:: TASK OBJECTIVE ::
Identify every line in the records below that contains the word "返回首页", and copy each of those lines.

:: DATA SECTION ::
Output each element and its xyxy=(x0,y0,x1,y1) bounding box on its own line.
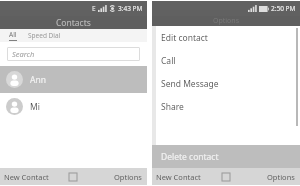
button[interactable]: Home xyxy=(210,168,242,185)
button[interactable]: Options xyxy=(242,168,300,185)
button[interactable]: Ann xyxy=(0,66,147,93)
staticText: Share xyxy=(161,101,184,113)
staticText: Delete contact xyxy=(161,151,219,163)
staticText: Ann xyxy=(30,74,46,86)
staticText: Options xyxy=(213,16,240,26)
button[interactable]: New Contact xyxy=(152,168,210,185)
button[interactable]: Call xyxy=(156,49,300,72)
staticText: All xyxy=(9,30,17,39)
staticText: Send Message xyxy=(161,78,219,90)
button[interactable]: Delete contact xyxy=(152,145,300,168)
staticText: Search xyxy=(12,49,35,59)
staticText: Options xyxy=(114,172,142,182)
button[interactable]: Options xyxy=(89,168,147,185)
button[interactable]: Speed Dial xyxy=(26,29,88,42)
button[interactable]: Search xyxy=(7,47,140,61)
button[interactable]: Mi xyxy=(0,93,147,120)
staticText: New Contact xyxy=(156,172,201,182)
button[interactable]: Send Message xyxy=(156,72,300,95)
staticText: Edit contact xyxy=(161,32,208,44)
button[interactable]: New Contact xyxy=(0,168,57,185)
button[interactable]: Home xyxy=(57,168,89,185)
staticText: Options xyxy=(267,172,295,182)
staticText: E xyxy=(92,4,96,13)
button[interactable]: Edit contact xyxy=(156,26,300,49)
staticText: Speed Dial xyxy=(28,31,61,40)
staticText: Call xyxy=(161,55,176,67)
button[interactable]: All xyxy=(0,29,26,42)
staticText: Contacts xyxy=(56,17,91,29)
staticText: 3:43 PM xyxy=(118,4,143,13)
staticText: 2:50 PM xyxy=(271,4,296,13)
staticText: New Contact xyxy=(4,172,49,182)
button[interactable]: Share xyxy=(156,95,300,118)
staticText: Mi xyxy=(30,101,40,113)
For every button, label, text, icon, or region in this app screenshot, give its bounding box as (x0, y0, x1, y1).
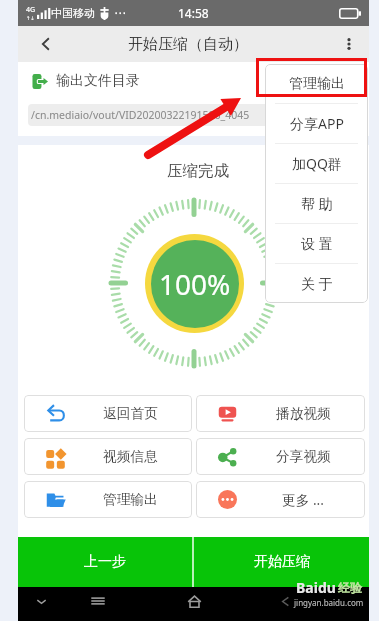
staticText: 管理输出 (103, 491, 158, 508)
button[interactable]: Home (180, 587, 208, 615)
button[interactable]: More options (333, 28, 365, 60)
button[interactable]: Recent apps (84, 587, 112, 615)
staticText: jingyan.baidu.com (294, 597, 364, 608)
staticText: 返回首页 (103, 405, 158, 422)
staticText: 压缩完成 (167, 161, 229, 181)
staticText: 分享APP (290, 114, 344, 133)
staticText: ↑↓ (26, 15, 35, 21)
button[interactable]: Back (271, 587, 299, 615)
button[interactable]: 设 置 (265, 224, 368, 263)
staticText: 设 置 (301, 234, 333, 253)
button[interactable]: Hide keyboard (27, 587, 55, 615)
button[interactable]: 关 于 (265, 264, 368, 303)
staticText: 100% (159, 265, 231, 303)
staticText: 开始压缩（自动） (128, 35, 248, 54)
staticText: /cn.mediaio/vout/VID20200322191506_4045 (31, 108, 250, 122)
button[interactable]: 开始压缩 (194, 537, 369, 587)
staticText: Baidu (296, 578, 336, 597)
staticText: 上一步 (84, 553, 126, 571)
staticText: 视频信息 (103, 448, 158, 465)
button[interactable]: 管理输出 (265, 64, 368, 103)
button[interactable]: 视频信息 (24, 438, 192, 475)
staticText: 经验 (338, 580, 362, 595)
button[interactable]: 分享APP (265, 104, 368, 143)
button[interactable]: 返回首页 (24, 395, 192, 432)
button[interactable]: 管理输出 (24, 481, 192, 518)
button[interactable]: 帮 助 (265, 184, 368, 223)
staticText: 加QQ群 (292, 154, 342, 173)
staticText: 开始压缩 (254, 553, 310, 571)
staticText: 分享视频 (276, 448, 331, 465)
button[interactable]: 上一步 (18, 537, 192, 587)
staticText: 更多 ... (282, 490, 324, 509)
staticText: 中国移动 (51, 6, 95, 20)
staticText: ⋯ (114, 6, 126, 20)
staticText: 14:58 (178, 5, 209, 21)
button[interactable]: 播放视频 (196, 395, 365, 432)
staticText: 输出文件目录 (56, 72, 140, 90)
button[interactable]: 分享视频 (196, 438, 365, 475)
button[interactable]: 更多 ... (196, 481, 365, 518)
button[interactable]: 加QQ群 (265, 144, 368, 183)
staticText: 播放视频 (276, 405, 331, 422)
staticText: 管理输出 (289, 75, 345, 93)
button[interactable]: Back (30, 28, 62, 60)
staticText: 关 于 (301, 274, 333, 293)
staticText: 4G (26, 5, 36, 15)
staticText: 帮 助 (301, 194, 333, 213)
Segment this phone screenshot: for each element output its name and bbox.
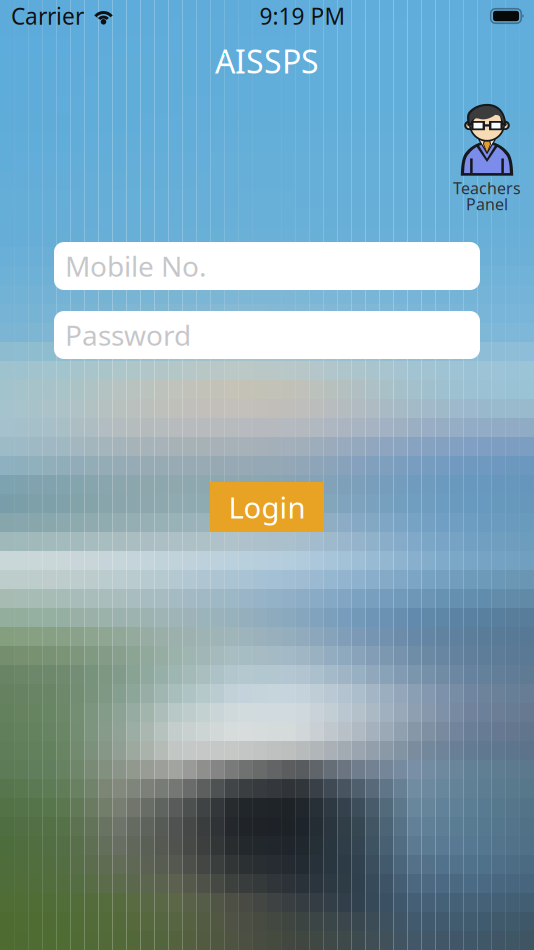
button[interactable]: Teachers [445,102,529,208]
button[interactable]: Login [210,482,324,532]
staticText: 9:19 PM [260,1,346,31]
staticText: Mobile No. [65,247,207,285]
staticText: Panel [466,193,508,215]
staticText: Password [65,316,191,354]
staticText: Carrier [11,1,84,31]
button[interactable]: Mobile No. [54,242,480,290]
staticText: Login [228,488,306,526]
staticText: AISSPS [215,40,319,82]
button[interactable]: Password [54,311,480,359]
staticText: Teachers [453,177,521,199]
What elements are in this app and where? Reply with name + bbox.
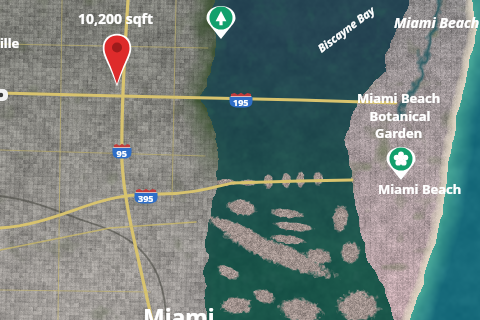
button[interactable]: Map: [0, 0, 480, 320]
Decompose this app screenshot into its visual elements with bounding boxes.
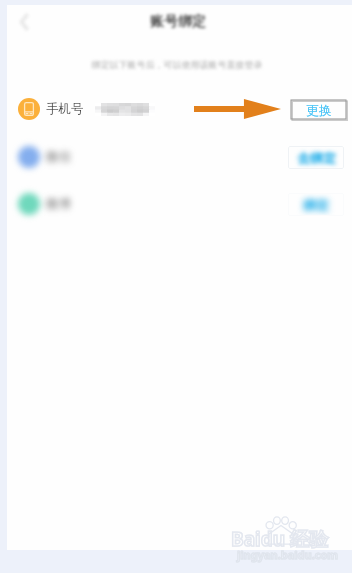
staticText: 绑定 [303, 197, 329, 213]
staticText: Baidu 经验 [231, 526, 328, 552]
staticText: jingyan.baidu.com [237, 547, 339, 562]
button[interactable]: 更换 [294, 98, 344, 121]
button[interactable]: 手机号 [7, 87, 352, 131]
staticText: 更换 [306, 102, 332, 118]
button[interactable]: 绑定 [288, 193, 344, 216]
staticText: 去绑定 [297, 150, 336, 166]
staticText: 微博 [46, 196, 71, 212]
staticText: 绑定以下账号后，可以使用该账号直接登录 [86, 59, 268, 70]
staticText: 账号绑定 [149, 13, 207, 31]
staticText: 手机号 [46, 101, 84, 117]
button[interactable]: Back [8, 5, 42, 39]
button[interactable]: 微信 [7, 135, 352, 179]
staticText: 微信 [46, 149, 71, 165]
button[interactable]: 去绑定 [288, 146, 344, 169]
button[interactable]: 微博 [7, 182, 352, 226]
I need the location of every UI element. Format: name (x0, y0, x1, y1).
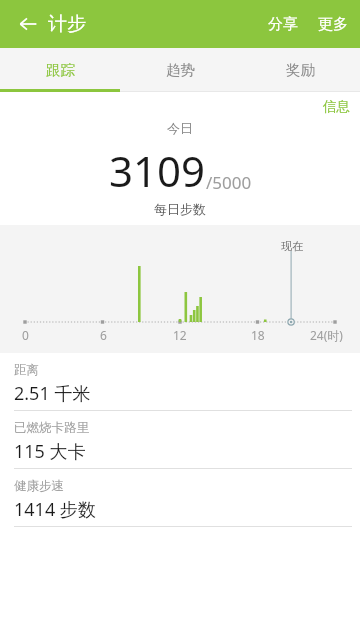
staticText: 12 (173, 327, 187, 343)
staticText: 健康步速 (14, 478, 64, 494)
button[interactable]: 跟踪 (0, 48, 120, 92)
staticText: 每日步数 (154, 201, 206, 217)
staticText: 18 (251, 327, 265, 343)
staticText: 今日 (167, 120, 193, 136)
staticText: 2.51 千米 (14, 381, 91, 406)
staticText: 1414 步数 (14, 497, 96, 522)
button[interactable]: 奖励 (240, 48, 360, 92)
staticText: 已燃烧卡路里 (14, 420, 89, 436)
staticText: 分享 (268, 15, 298, 34)
button[interactable]: 健康步速 (0, 469, 360, 526)
staticText: 115 大卡 (14, 439, 86, 464)
staticText: 现在 (281, 239, 303, 253)
staticText: 奖励 (286, 61, 315, 79)
staticText: 趋势 (166, 61, 195, 79)
button[interactable]: 趋势 (120, 48, 240, 92)
staticText: 信息 (323, 98, 350, 115)
staticText: 3109 (109, 142, 206, 199)
button[interactable]: Back (8, 4, 48, 44)
staticText: 跟踪 (46, 61, 75, 79)
button[interactable]: 距离 (0, 353, 360, 410)
button[interactable]: 已燃烧卡路里 (0, 411, 360, 468)
staticText: 计步 (48, 12, 86, 36)
button[interactable]: 分享 (258, 5, 308, 44)
staticText: /5000 (206, 171, 252, 194)
staticText: 24(时) (310, 327, 343, 343)
staticText: 更多 (318, 15, 348, 34)
staticText: 6 (100, 327, 107, 343)
button[interactable]: 更多 (308, 5, 360, 44)
button[interactable]: 信息 (313, 94, 360, 119)
staticText: 0 (22, 327, 29, 343)
staticText: 距离 (14, 362, 39, 378)
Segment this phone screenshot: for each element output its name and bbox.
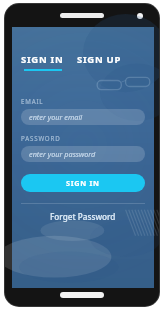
button[interactable]: enter your password [21, 146, 145, 162]
staticText: enter your password [29, 149, 96, 159]
staticText: SIGN UP [77, 53, 121, 66]
button[interactable]: Forget Password [21, 211, 145, 222]
button[interactable]: SIGN IN [21, 53, 64, 71]
staticText: PASSWORD [21, 134, 61, 142]
staticText: EMAIL [21, 97, 44, 105]
staticText: Forget Password [50, 211, 116, 222]
staticText: SIGN IN [66, 178, 100, 188]
button[interactable]: SIGN UP [77, 53, 121, 66]
staticText: enter your email [29, 112, 83, 122]
button[interactable]: SIGN IN [21, 174, 145, 192]
staticText: SIGN IN [21, 53, 64, 66]
button[interactable]: enter your email [21, 109, 145, 125]
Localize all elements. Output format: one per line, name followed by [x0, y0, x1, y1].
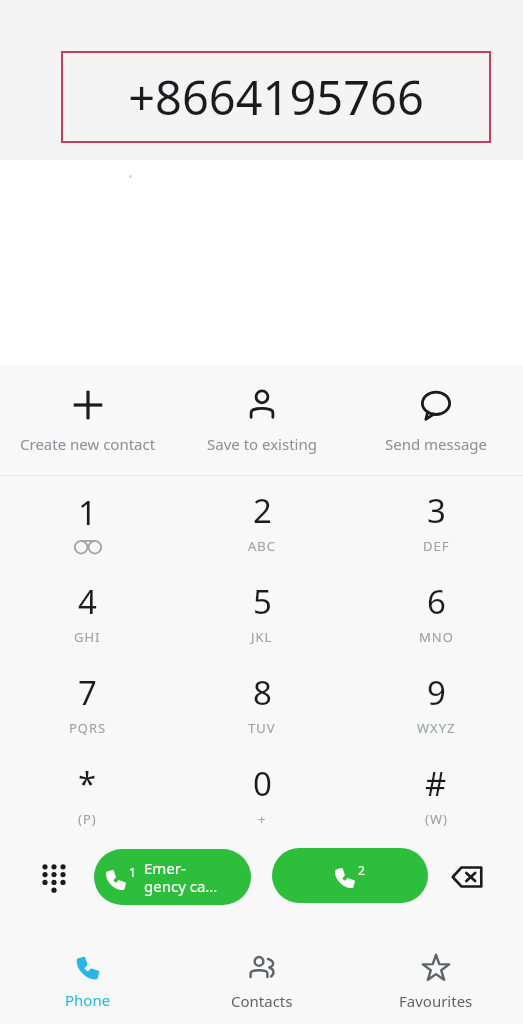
staticText: +: [258, 810, 267, 828]
staticText: Send message: [385, 434, 488, 454]
button[interactable]: 3: [349, 476, 523, 567]
staticText: (W): [425, 810, 448, 828]
button[interactable]: 1: [0, 476, 175, 567]
staticText: ABC: [248, 537, 276, 555]
button[interactable]: Phone: [0, 940, 175, 1024]
staticText: Favourites: [399, 991, 473, 1011]
staticText: 6: [427, 579, 446, 624]
staticText: 3: [427, 488, 446, 533]
staticText: 7: [78, 670, 97, 715]
staticText: MNO: [419, 628, 454, 646]
button[interactable]: 1: [94, 849, 251, 905]
staticText: #: [425, 761, 447, 806]
button[interactable]: Backspace: [441, 851, 493, 903]
button[interactable]: 6: [349, 567, 523, 658]
staticText: 1: [129, 864, 136, 880]
button[interactable]: Call with SIM 2: [272, 848, 428, 903]
button[interactable]: 7: [0, 658, 175, 749]
staticText: 5: [253, 579, 272, 624]
staticText: WXYZ: [417, 719, 456, 737]
staticText: 8: [253, 670, 272, 715]
staticText: 0: [253, 761, 272, 806]
button[interactable]: Save to existing: [175, 365, 349, 476]
staticText: Phone: [65, 990, 111, 1010]
button[interactable]: Show dialpad: [28, 851, 80, 903]
button[interactable]: 0: [175, 749, 349, 840]
button[interactable]: Favourites: [349, 940, 523, 1024]
button[interactable]: Contacts: [175, 940, 349, 1024]
staticText: JKL: [251, 628, 273, 646]
staticText: Create new contact: [20, 434, 156, 454]
staticText: +8664195766: [128, 65, 424, 129]
staticText: 1: [78, 490, 97, 535]
button[interactable]: 2: [175, 476, 349, 567]
staticText: 2: [253, 488, 272, 533]
staticText: 2: [358, 862, 365, 878]
staticText: *: [78, 761, 97, 806]
staticText: 4: [78, 579, 97, 624]
button[interactable]: 5: [175, 567, 349, 658]
staticText: (P): [78, 810, 97, 828]
button[interactable]: Create new contact: [0, 365, 175, 476]
staticText: TUV: [248, 719, 276, 737]
staticText: Save to existing: [207, 434, 317, 454]
staticText: GHI: [74, 628, 101, 646]
staticText: 9: [427, 670, 446, 715]
button[interactable]: *: [0, 749, 175, 840]
button[interactable]: 9: [349, 658, 523, 749]
staticText: DEF: [423, 537, 450, 555]
button[interactable]: +8664195766: [62, 52, 490, 142]
staticText: PQRS: [69, 719, 107, 737]
staticText: Contacts: [231, 991, 293, 1011]
button[interactable]: #: [349, 749, 523, 840]
button[interactable]: 8: [175, 658, 349, 749]
button[interactable]: Send message: [349, 365, 523, 476]
staticText: Emer- gency ca...: [144, 858, 218, 897]
button[interactable]: 4: [0, 567, 175, 658]
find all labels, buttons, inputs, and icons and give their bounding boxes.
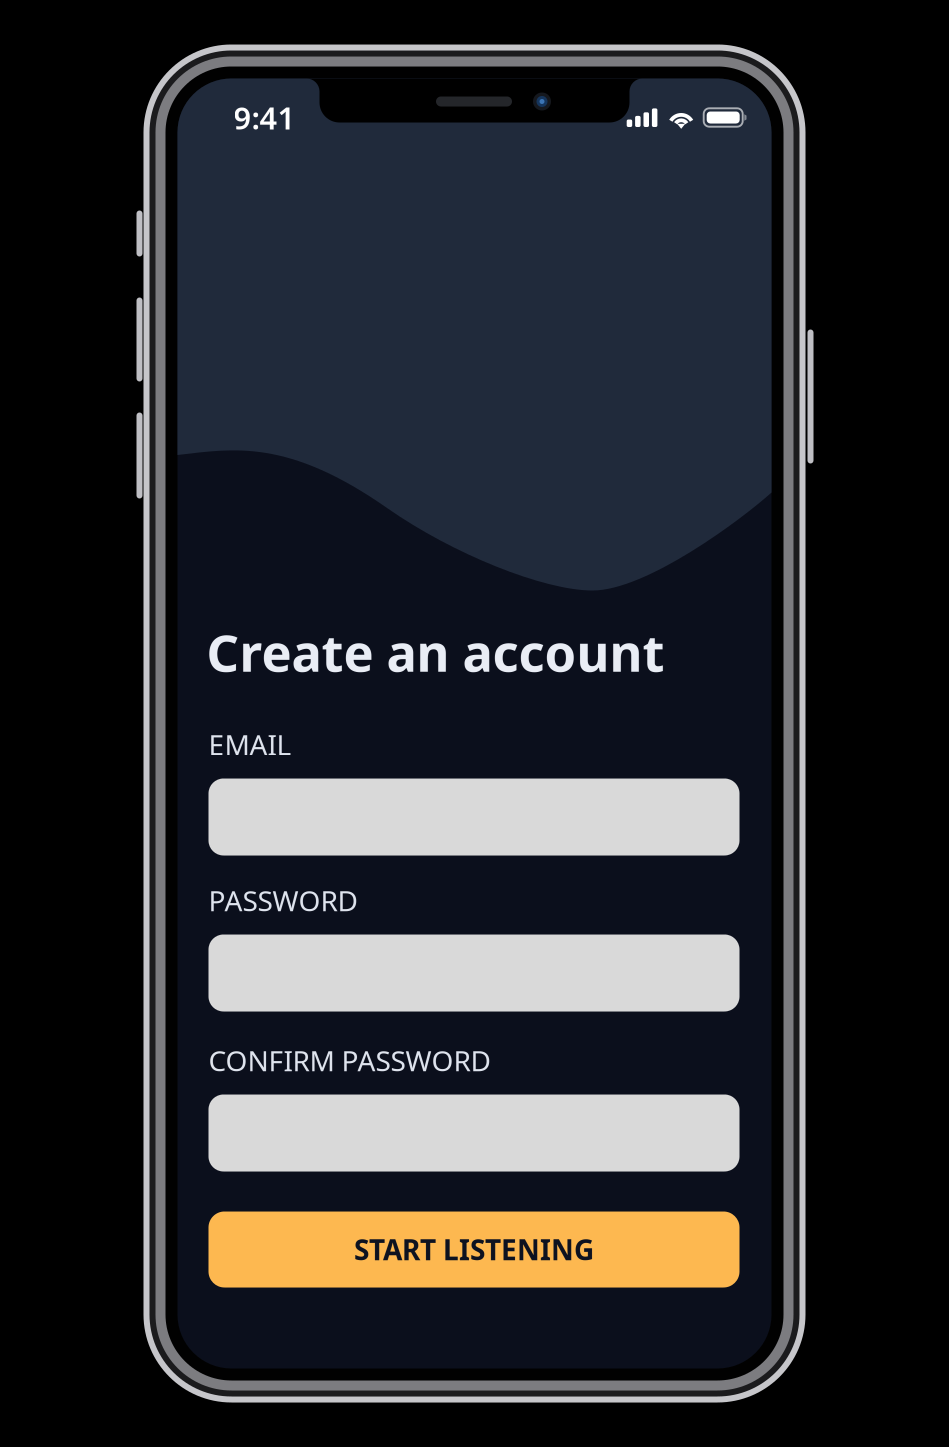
staticText: CONFIRM PASSWORD: [208, 1042, 490, 1079]
button[interactable]: PASSWORD: [208, 934, 740, 1012]
staticText: 9:41: [234, 97, 296, 138]
staticText: EMAIL: [208, 726, 292, 763]
button[interactable]: EMAIL: [208, 778, 740, 856]
staticText: PASSWORD: [208, 882, 358, 919]
staticText: START LISTENING: [354, 1231, 594, 1268]
button[interactable]: CONFIRM PASSWORD: [208, 1094, 740, 1172]
button[interactable]: START LISTENING: [208, 1212, 740, 1288]
staticText: Create an account: [206, 618, 664, 686]
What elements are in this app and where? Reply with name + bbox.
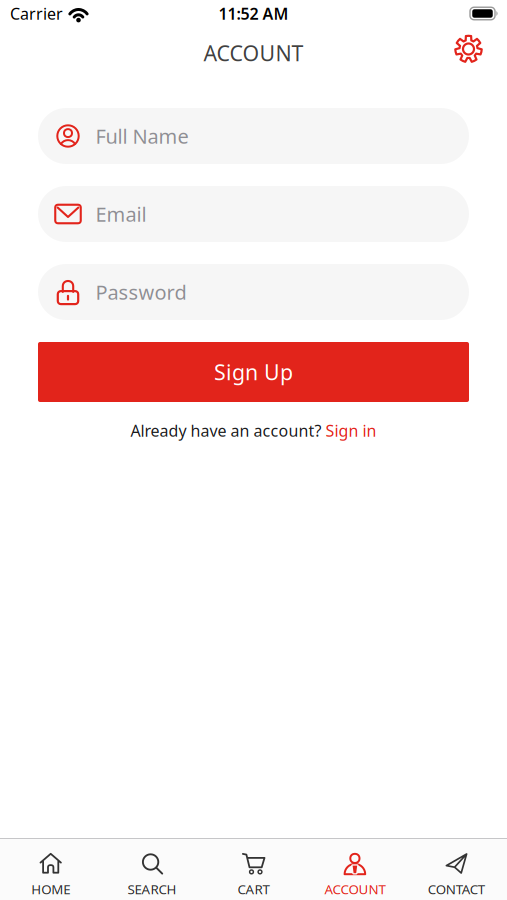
button[interactable]: Full Name <box>38 108 469 164</box>
staticText: SEARCH <box>128 880 177 898</box>
staticText: ACCOUNT <box>204 39 304 67</box>
staticText: ACCOUNT <box>324 880 385 898</box>
staticText: CONTACT <box>428 880 485 898</box>
button[interactable]: ACCOUNT <box>304 839 406 900</box>
button[interactable]: Email <box>38 186 469 242</box>
staticText: Email <box>96 201 146 227</box>
staticText: 11:52 AM <box>218 3 288 24</box>
button[interactable]: Sign in <box>326 420 376 441</box>
button[interactable]: SEARCH <box>101 839 203 900</box>
staticText: HOME <box>31 880 70 898</box>
staticText: CART <box>238 880 270 898</box>
staticText: Carrier <box>10 3 63 24</box>
button[interactable]: Settings <box>454 34 483 64</box>
button[interactable]: Password <box>38 264 469 320</box>
staticText: Sign in <box>326 420 376 441</box>
staticText: Full Name <box>96 123 188 149</box>
button[interactable]: Sign Up <box>38 342 469 402</box>
button[interactable]: CONTACT <box>406 839 507 900</box>
button[interactable]: CART <box>203 839 304 900</box>
staticText: Sign Up <box>214 358 293 386</box>
button[interactable]: HOME <box>0 839 101 900</box>
staticText: Password <box>96 279 186 305</box>
staticText: Already have an account? <box>130 420 322 441</box>
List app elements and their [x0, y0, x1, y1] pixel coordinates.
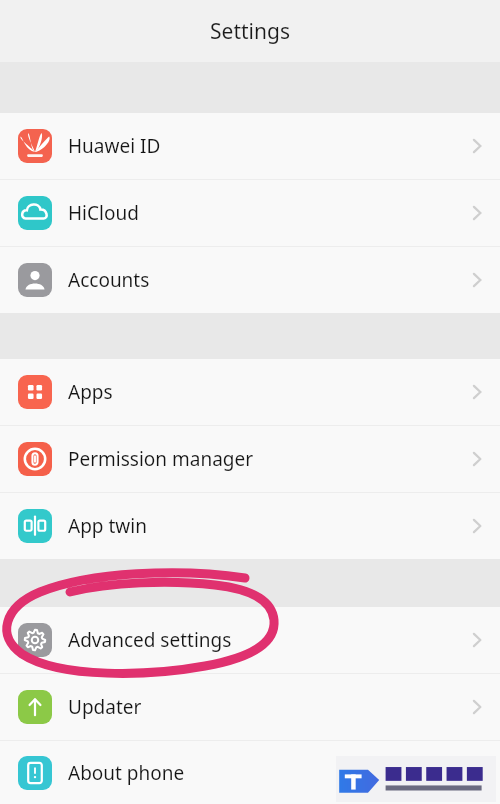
staticText: Accounts	[68, 267, 150, 293]
button[interactable]: Updater	[0, 674, 500, 740]
staticText: About phone	[68, 760, 185, 786]
button[interactable]: Permission manager	[0, 426, 500, 492]
button[interactable]: App twin	[0, 493, 500, 559]
button[interactable]: Apps	[0, 359, 500, 425]
staticText: App twin	[68, 513, 147, 539]
button[interactable]: About phone	[0, 741, 500, 804]
button[interactable]: Advanced settings	[0, 607, 500, 673]
button[interactable]: Accounts	[0, 247, 500, 313]
staticText: Settings	[210, 17, 290, 46]
staticText: Permission manager	[68, 446, 254, 472]
staticText: HiCloud	[68, 200, 139, 226]
staticText: Updater	[68, 694, 142, 720]
staticText: Advanced settings	[68, 627, 232, 653]
button[interactable]: HiCloud	[0, 180, 500, 246]
staticText: Apps	[68, 379, 113, 405]
staticText: Huawei ID	[68, 133, 161, 159]
button[interactable]: Huawei ID	[0, 113, 500, 179]
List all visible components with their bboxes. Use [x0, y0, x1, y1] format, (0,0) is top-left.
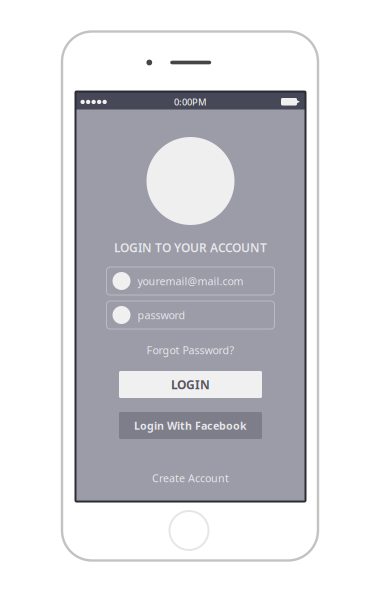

:: ANSWER BELOW ::
staticText: 返回首页 (103, 405, 158, 422)
button[interactable]: 返回首页 (24, 395, 192, 432)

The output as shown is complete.